Transformers: The Last Knight


Film Review |By Christian Tesfaye - Exclusive to Fortune



The latest in the Transformers franchise is another Michael Bay extravaganza, most pleasing perhaps to a 13-year-old teenager, according to Christian Tesfaye. 3 out of 10 stars


There was a time when my excursions to Edna Mall, to check out the latest movie, used to be the heyday of my week. And even if I did not like the movie, it was okay, because the next week, there would be another one.

It is not so anymore. I no longer have romantic inclinations – I no longer expect the best, instead I go there anticipating the worst. A mall, Edna Mall or other, after all, is just a mall, it would go wherever the money, however depraved and boring it may be, goes. Week after week, the films the multiplex screens are getting are worse and worse, with some very rare exceptions. This has been going on for a couple of years now.

It was back in 2014, when the previous Transformer movie was released, that I knew I would have to watch and review this one. Every sequel’s existence is heavily prevalent upon the commercial success of the present.

Transformers: Age of Extinction did make a lot of money, especially in China. The movie, among other things, featured a dinosaur Transformer. It was also loud, obnoxious and perfectly inept, which today is the key to making a lot of money.

Transformers: The Last Knight is the sequel some have been hotly anticipating, and I have been coldly dreading. It is directed by the same person that has helmed the franchise since its inception, stars a human character introduced only in Age of Extinction and features most of the Transformers popular throughout the film series.

The great warrior and leader of the Autobots, Optimus Prime has left Earth in search of his creator, but Transformers continue falling out of the skies. A narrator asks – but why? A flashback takes us back to the early Middle Ages when King Arthur was fighting his enemies. About to lose the war, he is aided by Merlin’s mysterious alien friends, who are Transformers hiding on Earth. They give Merlin a powerful staff, which is hidden away after his death.

Sixteen centuries go by, and the Transformers have become ubiquitous. They are outlawed in most nations, except notably in Cuba, where they are free to play football. Yeager (Mark Wahlberg) is similarly sympathetic to their cause, locating downed Transformers to fix them. Through uncomplicated circumstances, he finds himself in the company of a knighted British lord, Sir Edmund Burton (Anthony Hopkins), who has been trying to find the Transformer’s staff.

Burton informs Yeager that only he and a direct descendant of Merlin could find it. They have to do so before the staff’s original owner, Quintessa (Gemma Chan), can get to it, the result of which would be catastrophic because she does not plan to use the staff to feed the poor.

Some directors, like the French New Wave directors, are auteurs. Others are visionaries – they may not be able to regurgitate a completely unique piece of art all by themselves, but, like the New Hollywood maestros, they know how to bring to life what has been scripted.

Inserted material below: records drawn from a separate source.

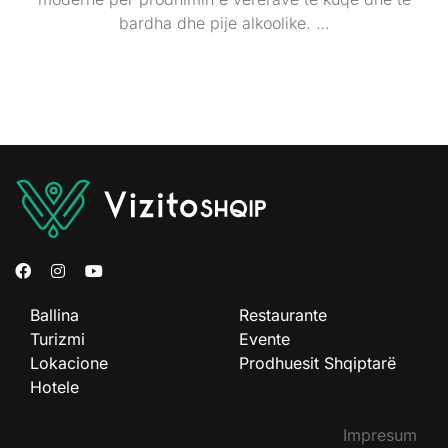
bardha dhe pije alkoolike. …
Ballina
Restaurante
Turizmi
Evente
Lokacione
Prodhuesit Shqiptarë
Hotele
Impresum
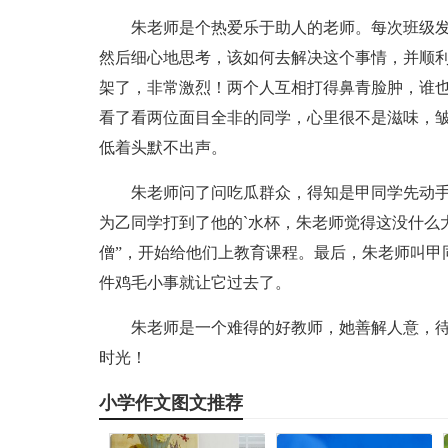
朱老师是个热爱乐于助人的老师。每次班级
然后细心地思考，该如何去解决这个事情，并顺
架了，非常激烈！两个人互相打得鼻青脸肿，谁
看了看两位面目全非的同学，心里很不是滋味，皱
低着头默不出声。
朱老师问了问吃瓜群众，得知是甲同学先动
为乙同学打到了他的`水杯，朱老师觉得这没什么
僧”，开始给他们上教育课程。最后，朱老师叫甲
件鸡毛小事就让它过去了。
朱老师是一个难得的好教师，她善解人意，
时光！
小学作文图文推荐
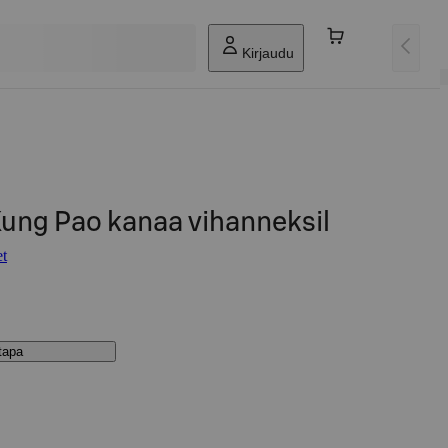
Kirjaudu
Kung Pao kanaa vihanneksil
et
stapa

And then there are the average directors, who have no vision of their own, no point of view, no subjective understanding of the medium, no individual stylistic approach. They may have a hit or two here and there, but only because they are lucky to have gotten the right actor or script. But at the lowest reaches of the food chain, at the nethermost levels of ineptitude, there lies Michael Bay and a few perversely untalented like him.

Bay is every movie lover’s nemesis. No one wishes their death more intensely. For all intents and purposes, he is a video game director. He hates sophisticated characters, cliché-free scenes, virtuoso dialogue, inspired narratives or adult themes. He has a hard-on for explosions, the United States’ military power, glitzy cars and young, white, super-sexy actresses who cannot act. He has no place whatsoever in – not just serious but – mainstream cinema.

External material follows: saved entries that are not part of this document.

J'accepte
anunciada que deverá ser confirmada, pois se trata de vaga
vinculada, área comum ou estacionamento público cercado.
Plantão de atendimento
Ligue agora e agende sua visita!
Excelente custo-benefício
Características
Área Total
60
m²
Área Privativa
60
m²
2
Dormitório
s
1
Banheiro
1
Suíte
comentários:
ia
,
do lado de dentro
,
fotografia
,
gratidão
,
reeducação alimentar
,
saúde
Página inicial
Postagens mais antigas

Bay knows this. He has his faults, but he also has no illusions about his talents. He knows he can never make a great movie and does not even waste his time trying to do so. It is like what he once told critics, “I make movies for teenage boys. Oh dear, what a crime!”

This admission is not made out of embarrassment but in defence of himself. He is right in that making bad movies should not be a crime, but wrong in thinking that just because something is not a crime, it is moral.

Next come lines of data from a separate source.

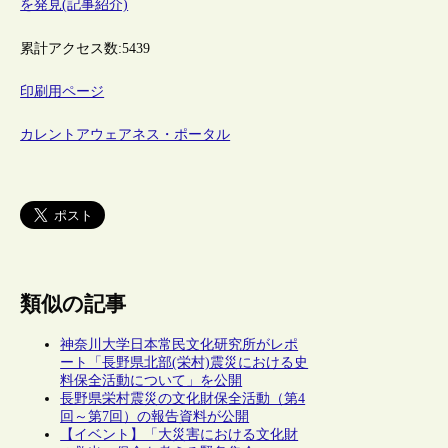
を発見(記事紹介)
累計アクセス数:
5439
印刷用ページ
カレントアウェアネス・ポータル
類似の記事
神奈川大学日本常民文化研究所がレポ
ート「長野県北部(栄村)震災における史
料保全活動について」を公開
長野県栄村震災の文化財保全活動（第4
回～第7回）の報告資料が公開
【イベント】「大災害における文化財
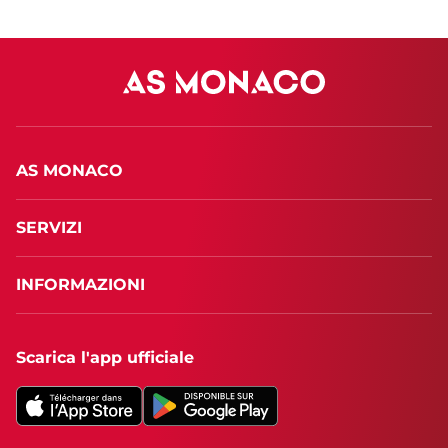
AS MONACO
SERVIZI
INFORMAZIONI
Scarica l'app ufficiale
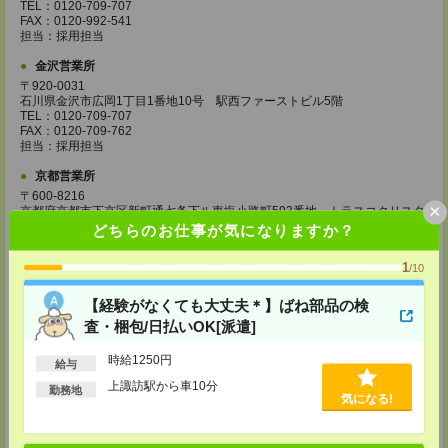
TEL：0120-709-707
FAX：0120-992-541
担当：採用担当
金沢営業所
〒920-0031
石川県金沢市広岡1丁目1番地10号 駅西ファーストビル5階
TEL：0120-709-707
FAX：0120-709-762
担当：採用担当
京都営業所
〒600-8216
×
京都府京都市下京区新町通七条下ル東塩小路町593番地 トラスコクリスタ
ルビル7階
どちらのお仕事が気になりますか？
TEL：0120-709-707
FAX：0120-709-751
1
/10
担当：採用担当
大阪営業所
【経験がなくても大丈夫＊】ばね部品の検
〒530-0017
査・梱包/日払いOK[派遣]
大阪府大阪市北区角田町8番1号 大阪梅田ツインタワーズ・ノース34階
TEL：0120-995-985
時給1250円
給与
FAX：0120-992-568
担当：採用担当
上諏訪駅から車10分
勤務地
気になる!
神戸営業所
〒650-0044
兵庫県神戸市中央区東川崎町1丁目3番3号 神戸ハーバーランドセンタービ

It is hard to criticise Bay, because, like no other filmmaker, musician, or writer before him, he himself has admitted that he is worthless. He does not make movies for any sophisticated human being, so when a critic says his movies are unsophisticated, it becomes an unnecessary recap.

So all I would say about The Last Knight is that it is a bona fide Bay extravaganza, with all the nuts and bolts that make a Michael Bay movie. It has sophomoric dialogue, a derivative plot and lots and lots of cars and explosions. If I was a 13-year-old teenager, I would love it too.